*Work required*.
A full, word-for-word copy of the listing below is needed; leave the images out of it.

*Available data*.
----------
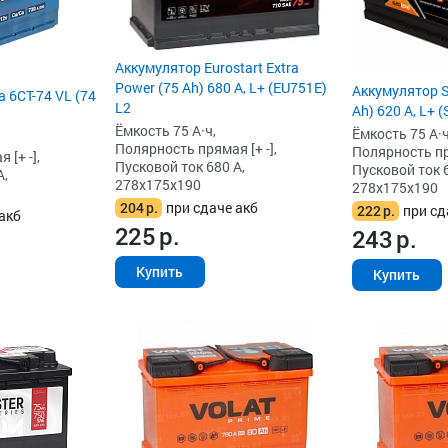
Аккумулятор Eurostart Extra
Power (75 Ah) 680 А, L+ (EU751E)
Аккумулятор S
 6СТ-74 VL (74
L2
Ah) 620 А, L+ 
Ёмкость 75 А·ч,
Ёмкость 75 А·ч
Полярность прямая [+ -],
Полярность пря
[+ -],
Пусковой ток 680 А,
Пусковой ток 6
А,
278x175x190
278x175x190
204
р.
при сдаче акб
222
р.
при сд
акб
225
р.
243
р.
Купить
Купить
----------
*Your solution*.
Аккумулятор Eurostart Extra
Power (75 Ah) 680 А, L+ (EU751E)
Аккумулятор S
 6СТ-74 VL (74
L2
Ah) 620 А, L+ 
Ёмкость 75 А·ч,
Ёмкость 75 А·ч
Полярность прямая [+ -],
Полярность пря
[+ -],
Пусковой ток 680 А,
Пусковой ток 6
А,
278x175x190
278x175x190
204
р.
при сдаче акб
222
р.
при сд
акб
225
р.
243
р.
Купить
Купить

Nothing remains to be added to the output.